RPGs are truly written for one person: Gamemasters. In my opinion, even player supplements are written for GMs first and players second, because all you need is to grab the attention of that one crucial individual and the rest of the group will follow. They are designed with the imaginative and ingenious in mind, taunting them with endless possibilities of limitless potential and a venue to unleash the world you’ve always dreamed of building. In time, that infectious enthusiasm latches onto the rest of the group and every player is trying to squeeze in their own campaign or system, an event trumped only by those who design their own mechanics and insist on trying it out on the group during the next session.

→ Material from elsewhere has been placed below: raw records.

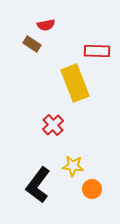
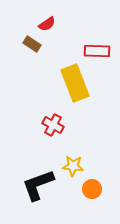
red semicircle: moved 1 px right, 1 px up; rotated 24 degrees counterclockwise
red cross: rotated 20 degrees counterclockwise
black L-shape: rotated 33 degrees clockwise
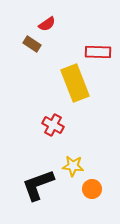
red rectangle: moved 1 px right, 1 px down
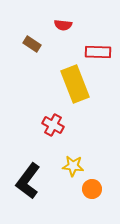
red semicircle: moved 16 px right, 1 px down; rotated 42 degrees clockwise
yellow rectangle: moved 1 px down
black L-shape: moved 10 px left, 4 px up; rotated 33 degrees counterclockwise
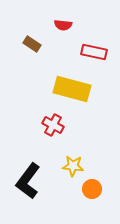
red rectangle: moved 4 px left; rotated 10 degrees clockwise
yellow rectangle: moved 3 px left, 5 px down; rotated 54 degrees counterclockwise
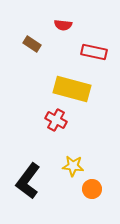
red cross: moved 3 px right, 5 px up
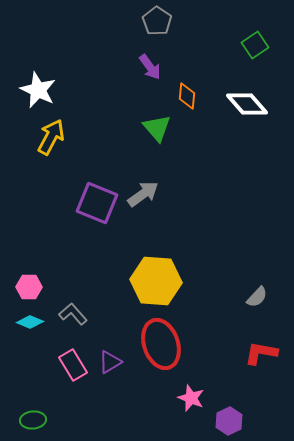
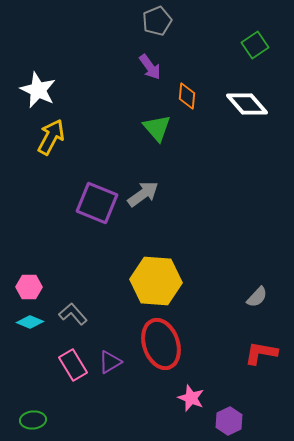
gray pentagon: rotated 16 degrees clockwise
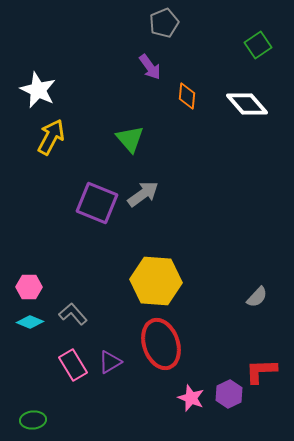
gray pentagon: moved 7 px right, 2 px down
green square: moved 3 px right
green triangle: moved 27 px left, 11 px down
red L-shape: moved 18 px down; rotated 12 degrees counterclockwise
purple hexagon: moved 27 px up
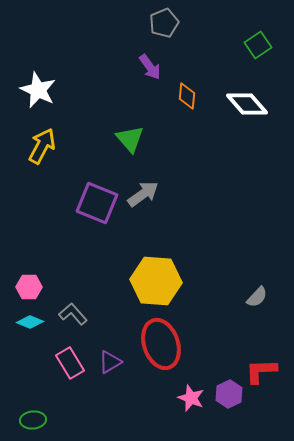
yellow arrow: moved 9 px left, 9 px down
pink rectangle: moved 3 px left, 2 px up
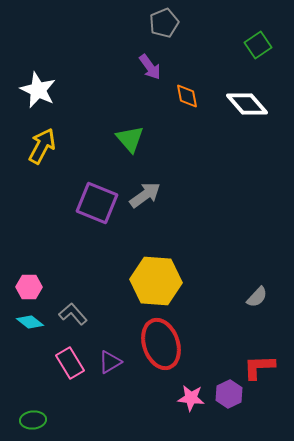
orange diamond: rotated 16 degrees counterclockwise
gray arrow: moved 2 px right, 1 px down
cyan diamond: rotated 16 degrees clockwise
red L-shape: moved 2 px left, 4 px up
pink star: rotated 16 degrees counterclockwise
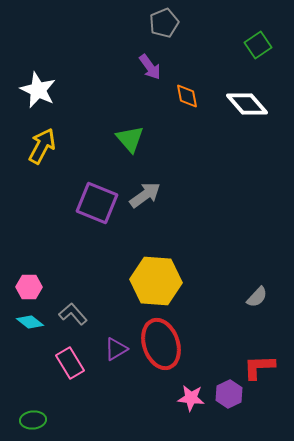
purple triangle: moved 6 px right, 13 px up
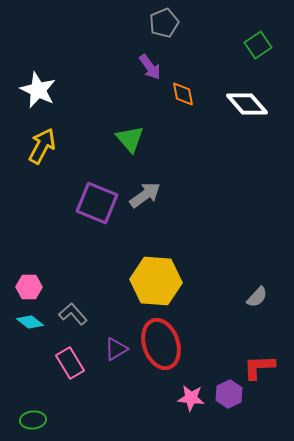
orange diamond: moved 4 px left, 2 px up
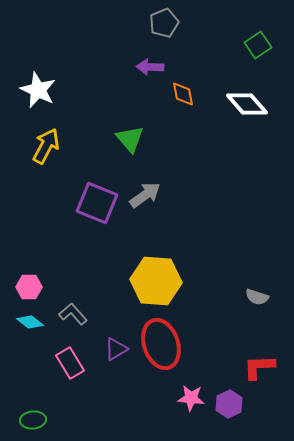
purple arrow: rotated 128 degrees clockwise
yellow arrow: moved 4 px right
gray semicircle: rotated 65 degrees clockwise
purple hexagon: moved 10 px down
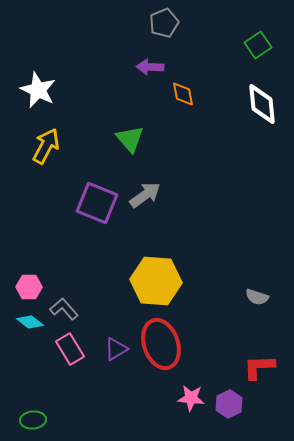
white diamond: moved 15 px right; rotated 36 degrees clockwise
gray L-shape: moved 9 px left, 5 px up
pink rectangle: moved 14 px up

Once again, turn to your books and think of how many ideas float around inside them. Have you ever used every single one of them? In all your years of playing and gamemastering, can you truly say you have maximized every book and wore it out like an old shoe? I didn’t think so and that’s the power of the role-playing game. While novels and films present us with defined parameters and finite details, a RPG gives us possibilities. Or, to be precise, it gives the Gamemaster possibility. Much like the first taste of an addictive drug (and if you’ve just spent hours designing a kingdom, dungeon, or new character class, you’re hooked like a junkie).
Every RPG, despite its hundreds of thousands of words of clearly defined detail, carries one phrase in its introduction. “It’s your game. Do with these rules as you will.” It’s an ironic twist and can throw some Gamemasters off course. Have you ever played with a GM who was a rules lawyer? Yech! It’s why the analogy of comparing Gamemasters to sports referees is so fitting: you can learn the rules to the point of unconscious recitation, but can you spot the fine when it happens in front of you? Only a select few can do it well to deserve the title and that is why we take this day to give thanks for their efforts.